First up: Cool-season crops

Red cabbage is a flavorful cool-season crop that adds beauty to the vegetable garden as well. Special to (SUSAN MULVIHILL Special to / The Spokesman-Review)

The first batch of vegetables that can be planted in the spring are cool-season crops. They include beets, broccoli, Brussels sprouts, cabbage, cauliflower, carrots, fava beans, kale, kohlrabi, leeks, lettuce, onions, parsnips, peas, potatoes, radishes, spinach and Swiss chard.

These vegetables thrive in our cooler temperatures during the spring. I often cover their planting beds with a floating row cover – a lightweight material that lets light and moisture through – the first two weeks to give them some frost protection.

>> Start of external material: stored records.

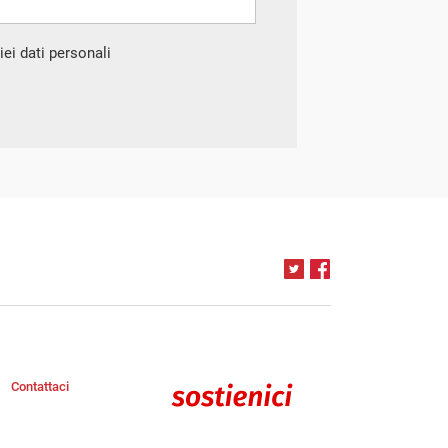
ei dati personali
Contattaci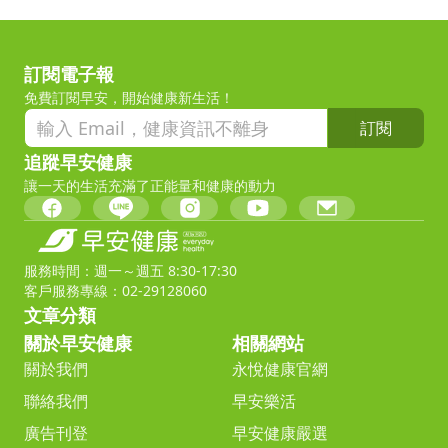
訂閱電子報
免費訂閱早安，開始健康新生活！
訂閱
追蹤早安健康
讓一天的生活充滿了正能量和健康的動力
服務時間：週一～週五 8:30-17:30
客戶服務專線：02-29128060
文章分類
關於早安健康
相關網站
關於我們
永悅健康官網
聯絡我們
早安樂活
廣告刊登
早安健康嚴選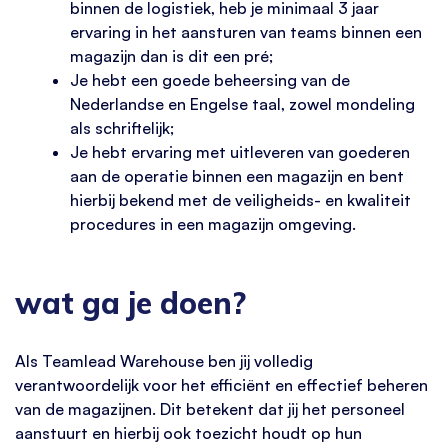
binnen de logistiek, heb je minimaal 3 jaar
ervaring in het aansturen van teams binnen een
magazijn dan is dit een pré;
Je hebt een goede beheersing van de
Nederlandse en Engelse taal, zowel mondeling
als schriftelijk;
Je hebt ervaring met uitleveren van goederen
aan de operatie binnen een magazijn en bent
hierbij bekend met de veiligheids- en kwaliteit
procedures in een magazijn omgeving.
wat ga je doen?
Als Teamlead Warehouse ben jij volledig
verantwoordelijk voor het efficiënt en effectief beheren
van de magazijnen. Dit betekent dat jij het personeel
aanstuurt en hierbij ook toezicht houdt op hun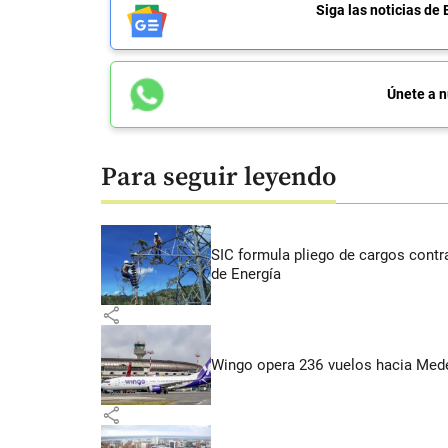
Siga las noticias 
Únete a n
Para seguir leyendo
SIC formula pliego de cargos contra
de Energía
share
Wingo opera 236 vuelos hacia Medell
share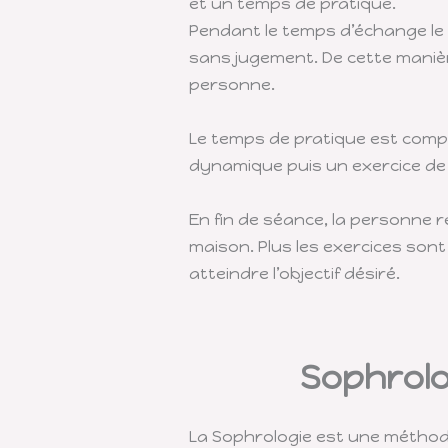
et un temps de pratique.
Pendant le temps d’échange le 
sans jugement. De cette maniè
personne.
Le temps de pratique est comp
dynamique puis un exercice de s
En fin de séance, la personne re
maison. Plus les exercices sont
atteindre l’objectif désiré.
Sophrolo
La Sophrologie est une méthod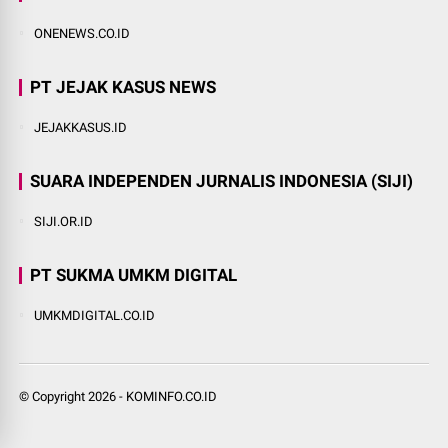
ONENEWS.CO.ID
PT JEJAK KASUS NEWS
JEJAKKASUS.ID
SUARA INDEPENDEN JURNALIS INDONESIA (SIJI)
SIJI.OR.ID
PT SUKMA UMKM DIGITAL
UMKMDIGITAL.CO.ID
© Copyright
2026
-
KOMINFO.CO.ID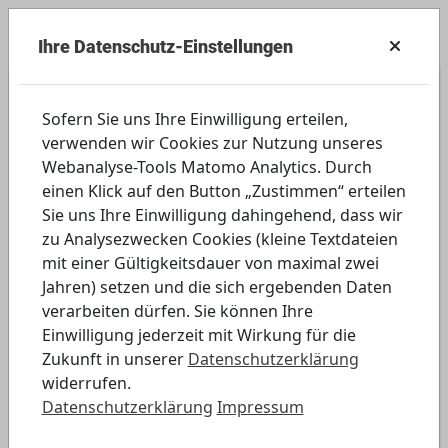
Ihre Datenschutz-Einstellungen
Berufliche Schulen
Sofern Sie uns Ihre Einwilligung erteilen,
verwenden wir Cookies zur Nutzung unseres
Viele Daten, viel Verantwortung!
Webanalyse-Tools Matomo Analytics. Durch
einen Klick auf den Button „Zustimmen“ erteilen
Thema: Datenschutz
Sie uns Ihre Einwilligung dahingehend, dass wir
zu Analysezwecken Cookies (kleine Textdateien
mit einer Gültigkeitsdauer von maximal zwei
Download
Jahren) setzen und die sich ergebenden Daten
verarbeiten dürfen. Sie können Ihre
Einwilligung jederzeit mit Wirkung für die
Zukunft in unserer
Datenschutzerklärung
widerrufen.
Datenschutzerklärung
Impressum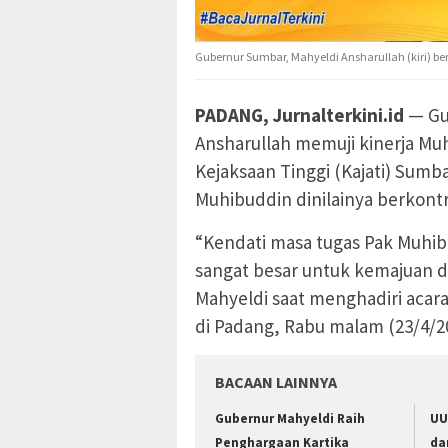
Gubernur Sumbar, Mahyeldi Ansharullah (kiri) b
PADANG, Jurnalterkini.id
— Gu
Ansharullah memuji kinerja Mu
Kejaksaan Tinggi (Kajati) Sumb
Muhibuddin dinilainya berkont
“Kendati masa tugas Pak Muhibu
sangat besar untuk kemajuan d
Mahyeldi saat menghadiri acar
di Padang, Rabu malam (23/4/2
BACAAN LAINNYA
Gubernur Mahyeldi Raih
UU
Penghargaan Kartika
da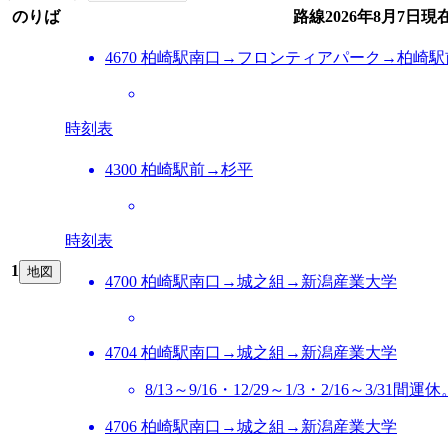
のりば
路線
2026年8月7日
現
4670 柏崎駅南口→フロンティアパーク→柏崎駅
時刻表
4300 柏崎駅前→杉平
時刻表
1
地図
4700 柏崎駅南口→城之組→新潟産業大学
4704 柏崎駅南口→城之組→新潟産業大学
8/13～9/16・12/29～1/3・2/16～3
4706 柏崎駅南口→城之組→新潟産業大学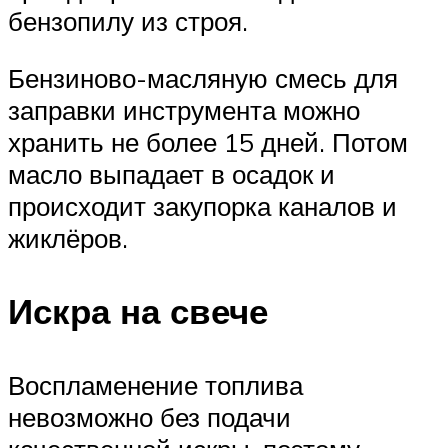
бензопилу из строя.
Бензиново-масляную смесь для
заправки инструмента можно
хранить не более 15 дней. Потом
масло выпадает в осадок и
происходит закупорка каналов и
жиклёров.
Искра на свече
Воспламенение топлива
невозможно без подачи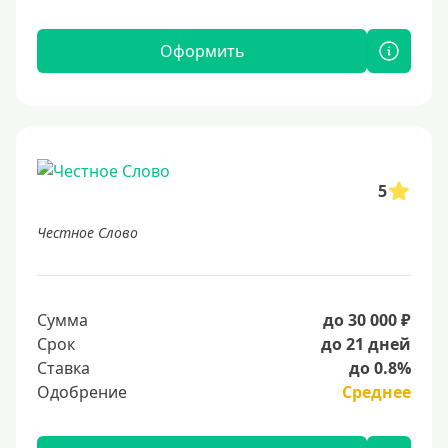
Оформить
5
Честное Слово
Сумма
до 30 000 ₽
Срок
до 21 дней
Ставка
до 0.8%
Одобрение
Среднее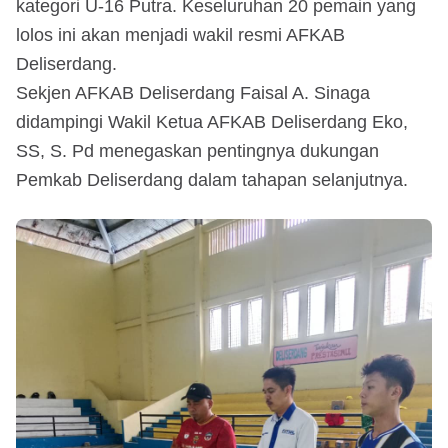
kategori U-16 Putra. Keseluruhan 20 pemain yang
lolos ini akan menjadi wakil resmi AFKAB
Deliserdang.
Sekjen AFKAB Deliserdang Faisal A. Sinaga
didampingi Wakil Ketua AFKAB Deliserdang Eko,
SS, S. Pd menegaskan pentingnya dukungan
Pemkab Deliserdang dalam tahapan selanjutnya.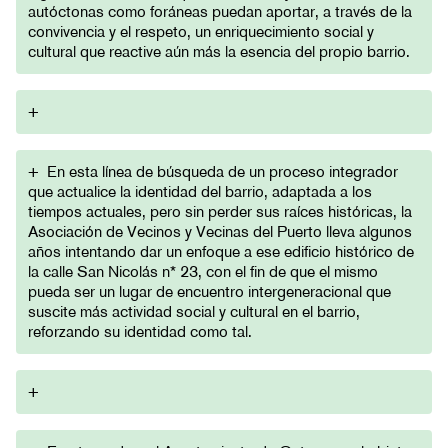
autóctonas como foráneas puedan aportar, a través de la
convivencia y el respeto, un enriquecimiento social y
cultural que reactive aún más la esencia del propio barrio.
+
+
En esta línea de búsqueda de un proceso integrador
que actualice la identidad del barrio, adaptada a los
tiempos actuales, pero sin perder sus raíces históricas, la
Asociación de Vecinos y Vecinas del Puerto lleva algunos
años intentando dar un enfoque a ese edificio histórico de
la calle San Nicolás n* 23, con el fin de que el mismo
pueda ser un lugar de encuentro intergeneracional que
suscite más actividad social y cultural en el barrio,
reforzando su identidad como tal.
+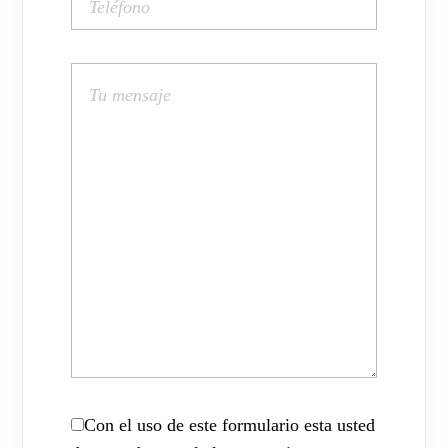
Con el uso de este formulario esta usted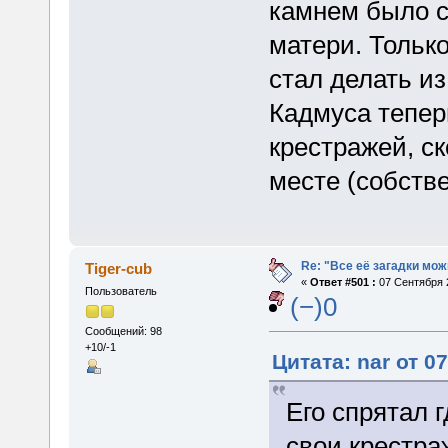
камнем было с
матери. Только
стал делать из
Кадмуса тепер
крестражей, ск
месте (собстве
Re: "Все её загадки мож
Tiger-cub
«
Ответ #501 :
07 Сентября 2
Пользователь
(−)0
Сообщений: 98
+10/-1
Цитата: nar от 0
Его спрятал 
свои крестра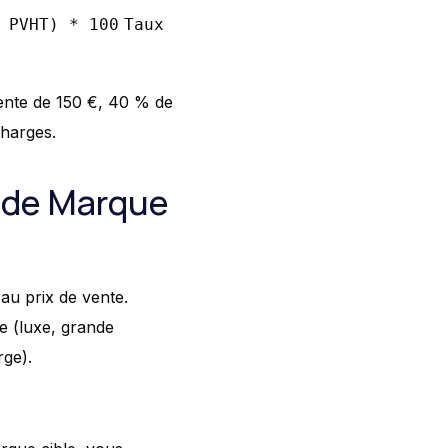
 PVHT) * 100
Taux
vente de 150 €, 40 % de
charges.
x de Marque
au prix de vente.
e (luxe, grande
rge).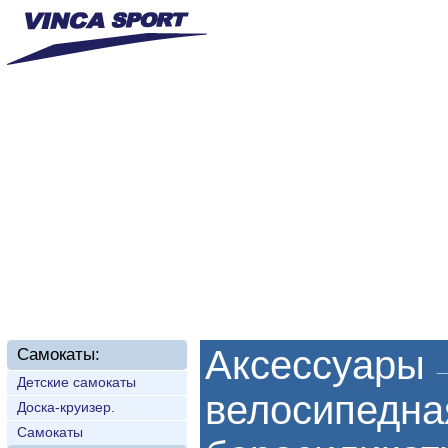
Главная
О нас
Новинки
Доставка
Техп
Аксессуары
Самокаты:
Детские самокаты
велосипедна
Доска-круизер.
Самокаты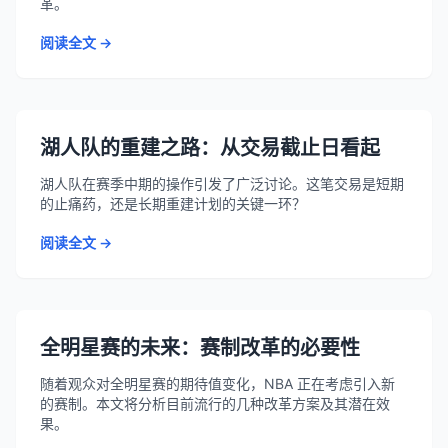
革。
阅读全文 →
湖人队的重建之路：从交易截止日看起
湖人队在赛季中期的操作引发了广泛讨论。这笔交易是短期
的止痛药，还是长期重建计划的关键一环？
阅读全文 →
全明星赛的未来：赛制改革的必要性
随着观众对全明星赛的期待值变化，NBA 正在考虑引入新
的赛制。本文将分析目前流行的几种改革方案及其潜在效
果。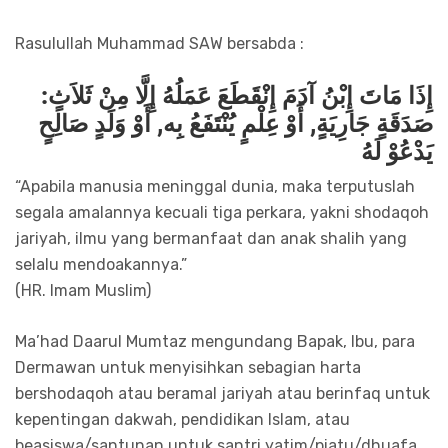
Rasulullah Muhammad SAW bersabda :
إِذَا مَاتَ إِبْنُ آدَمَ إِنْقَطَعَ عَمَلُهُ إِلَّا مِنْ ثَلاَثٍ:
صَدَقَةٍ جَارِيَةٍ, أَوْ عِلْمٍ يُنْتَفَعُ بِه, أَوْ وَلَدٍ صَالِحٍ
يَدْعُوْ لَهُ
“Apabila manusia meninggal dunia, maka terputuslah
segala amalannya kecuali tiga perkara, yakni shodaqoh
jariyah, ilmu yang bermanfaat dan anak shalih yang
selalu mendoakannya.”
(HR. Imam Muslim)
Ma’had Daarul Mumtaz mengundang Bapak, Ibu, para
Dermawan untuk menyisihkan sebagian harta
bershodaqoh atau beramal jariyah atau berinfaq untuk
kepentingan dakwah, pendidikan Islam, atau
beasiswa/santunan untuk santri yatim/piatu/dhuafa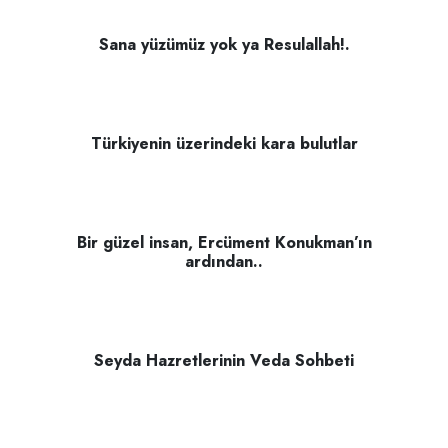
Sana yüzümüz yok ya Resulallah!.
Türkiyenin üzerindeki kara bulutlar
Bir güzel insan, Ercüment Konukman’ın
ardından..
Seyda Hazretlerinin Veda Sohbeti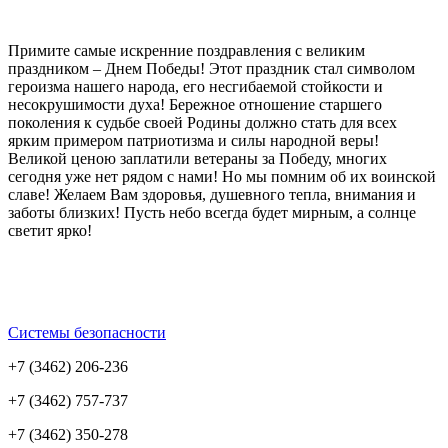
Примите самые искренние поздравления с великим
праздником – Днем Победы! Этот праздник стал символом
героизма нашего народа, его несгибаемой стойкости и
несокрушимости духа! Бережное отношение старшего
поколения к судьбе своей Родины должно стать для всех
ярким примером патриотизма и силы народной веры!
Великой ценою заплатили ветераны за Победу, многих
сегодня уже нет рядом с нами! Но мы помним об их воинской
славе! Желаем Вам здоровья, душевного тепла, внимания и
заботы близких! Пусть небо всегда будет мирным, а солнце
светит ярко!
Системы безопасности
+7 (3462) 206-236
+7 (3462) 757-737
+7 (3462) 350-278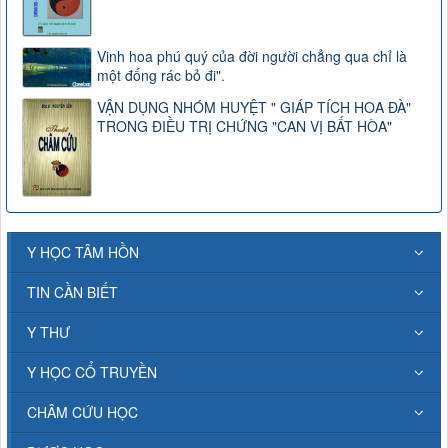
Vinh hoa phú quý của đời người chẳng qua chỉ là
một đống rác bỏ đi".
VẬN DỤNG NHÓM HUYỆT " GIÁP TÍCH HOA ĐÀ"
TRONG ĐIỀU TRỊ CHỨNG "CAN VỊ BẤT HÒA"
Y HỌC TÂM HỒN
TIN CẦN BIẾT
Y THƯ
Y HỌC CỔ TRUYỀN
CHÂM CỨU HỌC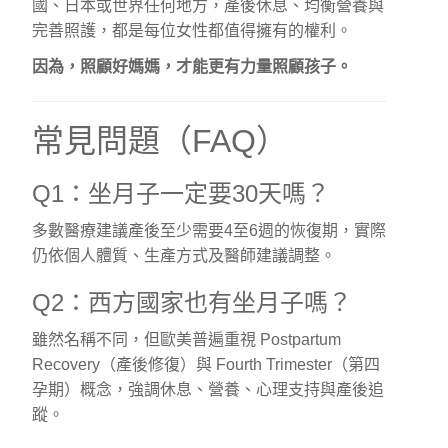
國、日本或世界任何地方，產後休息、均衡營養與
完善照護，都是每位女性都值得擁有的權利。
因為，照顧好媽媽，才能更有力量照顧孩子。
常見問題（FAQ）
Q1：坐月子一定要30天嗎？
多數醫療建議產後至少需要4至6週的恢復期，實際
仍依個人體質、生產方式及醫師建議調整。
Q2：西方國家也有坐月子嗎？
雖然名稱不同，但歐美普遍重視 Postpartum
Recovery（產後修復）與 Fourth Trimester（第四
孕期）概念，強調休息、營養、心理支持與產後追
蹤。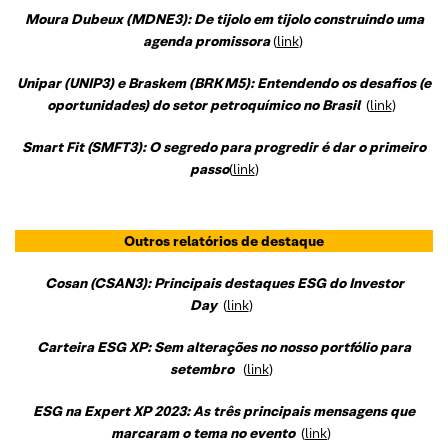
Moura Dubeux (MDNE3): De tijolo em tijolo construindo uma
agenda promissora
(
link
)
Unipar (UNIP3) e Braskem (BRKM5): Entendendo os desafios (e
oportunidades) do setor petroquímico no Brasil
(
link
)
Smart Fit (SMFT3): O segredo para progredir é dar o primeiro
passo
(
link
)
Outros relatórios de destaque
Cosan (CSAN3): Principais destaques ESG do Investor
Day
(
link
)
Carteira ESG XP: Sem alterações no nosso portfólio para
setembro
(
link
)
ESG na Expert XP 2023: As três principais mensagens que
marcaram o tema no evento
(
link
)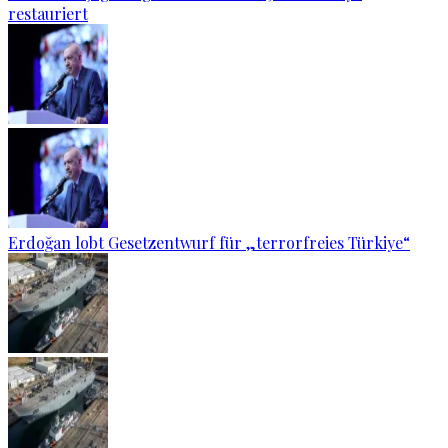
restauriert
Erdoğan lobt Gesetzentwurf für „terrorfreies Türkiye“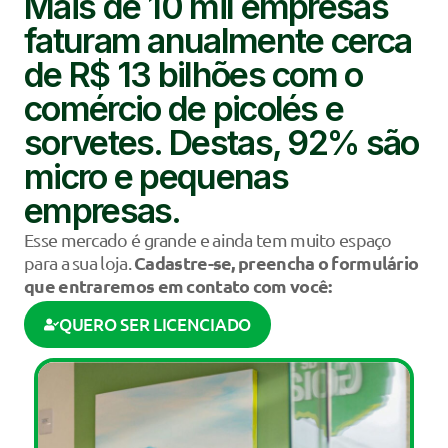
Mais de 10 mil empresas
faturam anualmente cerca
de R$ 13 bilhões com o
comércio de picolés e
sorvetes. Destas, 92% são
micro e pequenas
empresas.
Esse mercado é grande e ainda tem muito espaço
Cadastre-se,
preencha o formulário
para a sua loja.
que entraremos em contato com você:
QUERO SER LICENCIADO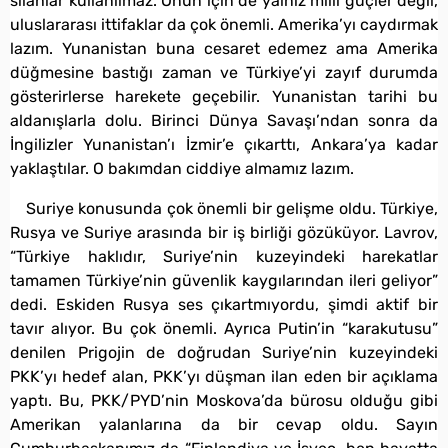
silahlar kullanılmaz. Onun için de yalnız milli güçler değil,
uluslararası ittifaklar da çok önemli. Amerika’yı caydırmak
lazım. Yunanistan buna cesaret edemez ama Amerika
düğmesine bastığı zaman ve Türkiye’yi zayıf durumda
gösterirlerse harekete geçebilir. Yunanistan tarihi bu
aldanışlarla dolu. Birinci Dünya Savaşı’ndan sonra da
İngilizler Yunanistan’ı İzmir’e çıkarttı, Ankara’ya kadar
yaklaştılar. O bakımdan ciddiye almamız lazım.
Suriye konusunda çok önemli bir gelişme oldu. Türkiye,
Rusya ve Suriye arasında bir iş birliği gözüküyor. Lavrov,
“Türkiye haklıdır, Suriye’nin kuzeyindeki harekatlar
tamamen Türkiye’nin güvenlik kaygılarından ileri geliyor”
dedi. Eskiden Rusya ses çıkartmıyordu, şimdi aktif bir
tavır alıyor. Bu çok önemli. Ayrıca Putin’in “karakutusu”
denilen Prigojin de doğrudan Suriye’nin kuzeyindeki
PKK’yı hedef alan, PKK’yı düşman ilan eden bir açıklama
yaptı. Bu, PKK/PYD’nin Moskova’da bürosu olduğu gibi
Amerikan yalanlarına da bir cevap oldu. Sayın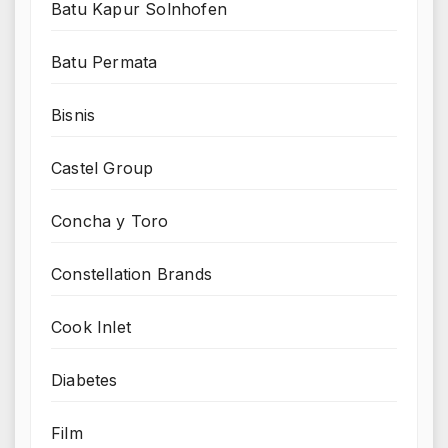
Batu Kapur Solnhofen
Batu Permata
Bisnis
Castel Group
Concha y Toro
Constellation Brands
Cook Inlet
Diabetes
Film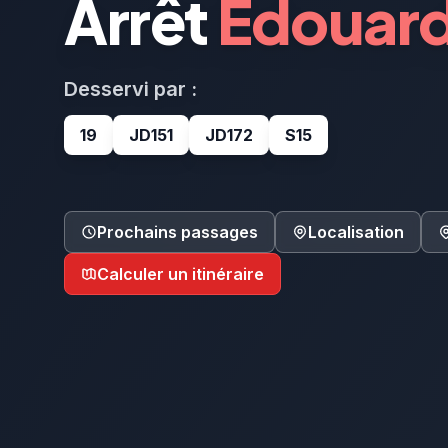
Arrêt
Edouard
Desservi par :
19
JD151
JD172
S15
Prochains passages
Localisation
Calculer un itinéraire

Let’s take a look at the most commonly grown of these crops:

Beets: In addition to the red cultivars, seeds for growing cool-looking red-and-white and golden beets are available. They require moist, well-drained soil to develop rapidly. Thin the seedlings to about 4 inches apart.

Cole crops: This plant family includes broccoli, Brussels sprouts, cabbage and cauliflower. They are easy to grow but are susceptible to aphids and cabbage loopers, those green inchworms that make the plants’ leaves look like Swiss cheese in short order.

The easiest way to thwart both insects is by covering the planting bed with a floating row cover for the whole season. Aphids can be sprayed off the plants with a strong jet of water from the hose. Loopers can be sprayed with a product containing Bt (Bacillus thuringiensis) bacteria, which are deadly to the caterpillar stage of insects but safe for humans.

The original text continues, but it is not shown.